Department of Conservation and Recreation say long awaited repairs to the portico sheltering the historic icon will be finished at the end of the month and ready for a grand unveiling.

Fall tourists looking for a piece of the rock may get their chance after Oct. 1.


The state Department of Conservation and Recreation says long-awaited repairs to the portico sheltering Plymouth Rock will be finished at the end of the month and ready for a grand unveiling Oct. 1.


Tourists early this summer couldn’t see the rock at all because of construction barriers.
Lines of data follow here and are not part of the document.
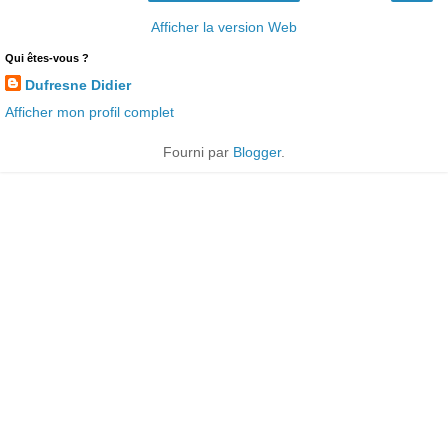
Afficher la version Web
Qui êtes-vous ?
Dufresne Didier
Afficher mon profil complet
Fourni par
Blogger
.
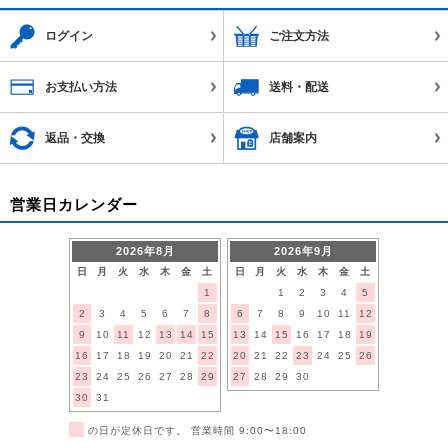
ログイン
ご注文方法
お支払い方法
送料・配送
返品・交換
店舗案内
営業日カレンダー
2026年8月
2026年9月
日
月
火
水
木
金
土
日
月
火
水
木
金
土
1
1
2
3
4
5
2
3
4
5
6
7
8
6
7
8
9
10
11
12
9
10
11
12
13
14
15
13
14
15
16
17
18
19
16
17
18
19
20
21
22
20
21
22
23
24
25
26
23
24
25
26
27
28
29
27
28
29
30
30
31
■
の日が定休日です。 営業時間 9:00〜18:00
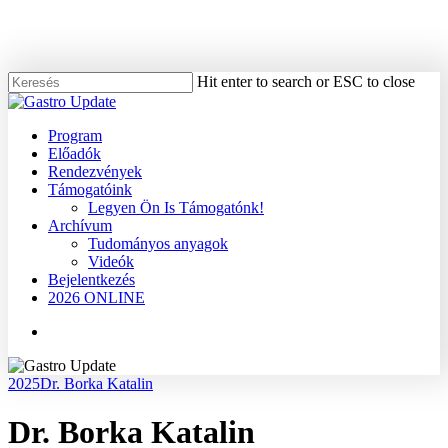
Skip
to
main
content
Hit enter to search or ESC to close
Close
Search
Menu
Program
Előadók
Rendezvények
Támogatóink
Legyen Ön Is Támogatónk!
Archívum
Tudományos anyagok
Videók
Bejelentkezés
2026 ONLINE
Menu
2025
Dr. Borka Katalin
Dr. Borka Katalin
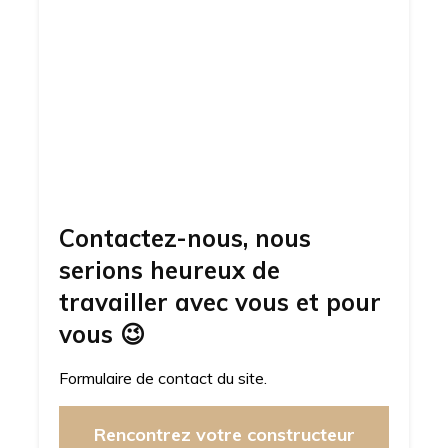
Contactez-nous, nous
serions heureux de
travailler avec vous et pour
vous
😉
Formulaire de contact du site.
Rencontrez votre constructeur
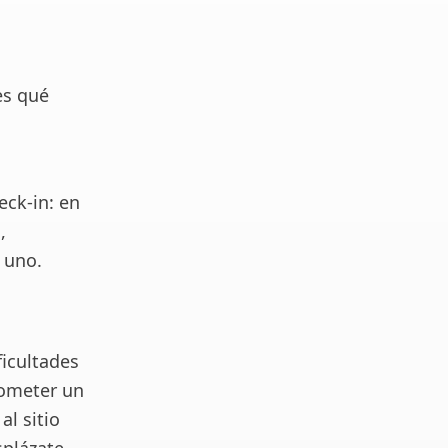
es qué
eck-in: en
,
 uno.
ficultades
cometer un
al sitio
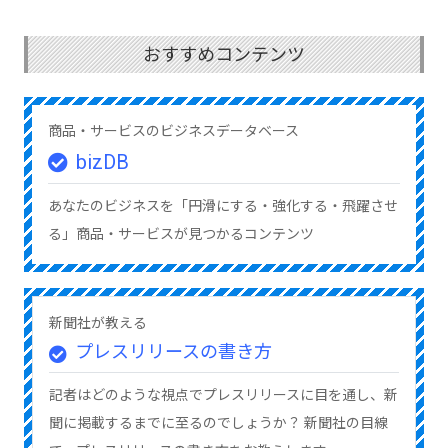
おすすめコンテンツ
商品・サービスのビジネスデータベース
bizDB
あなたのビジネスを「円滑にする・強化する・飛躍させ
る」商品・サービスが見つかるコンテンツ
新聞社が教える
プレスリリースの書き方
記者はどのような視点でプレスリリースに目を通し、新
聞に掲載するまでに至るのでしょうか？ 新聞社の目線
Midway through the season Plexiglas was installed to give visitors a view.


Come Oct. 1, all barriers will be down.


The $308,000 price tag jumped to $489,000 because of unforeseen problems under the damaged ceiling tiles and costs to reproduce similar replacement tiles.


Likewise, the issues delayed projected completion dates of June 1 and Aug. 31.


State and local officials say they are happy to have the rock open in time for the fall tourist season when thousands flock to town for the Thanksgiving parade and holiday season.


Destination Plymouth director Paul Cripps, who cajoled a few disappointed summer tourists, says the fall tourism season is generally busier than the summer season, especially at historic sites.


Damaged terra cotta tiles in the ceiling of the portico were repaired and replaced; the portico roof was replaced, masonry was cleaned and repaired; mortar was replaced; rust was removed from the internal steel frame and decorative metalwork was painted.


A high tech, solar-powered, cathodic protection system (which halts rust through the application of a safe and mild electrical current) was installed in the portico to protect against any future deterioration.


The work is part of a more than $1 million renovation plan for Pilgrim Memorial State Park on Plymouth’s waterfront.


Additional work will include electrical system upgrades and replacement of the deteriorated stair railing on Coles Hill.


That work is expected to be completed by the end of June 2009.


The portico is a historically significant structure listed in the National Register of Historic Places.


Boston architects McKim, Mead and White, designed the neo-classical revival style portico.


The same firm designed the Boston Public Library and Penn Station and the Metropolitan Museum of Art in New York City.


Bargmann Hendrie +Arche- type of Boston led the recent reconstruction effort.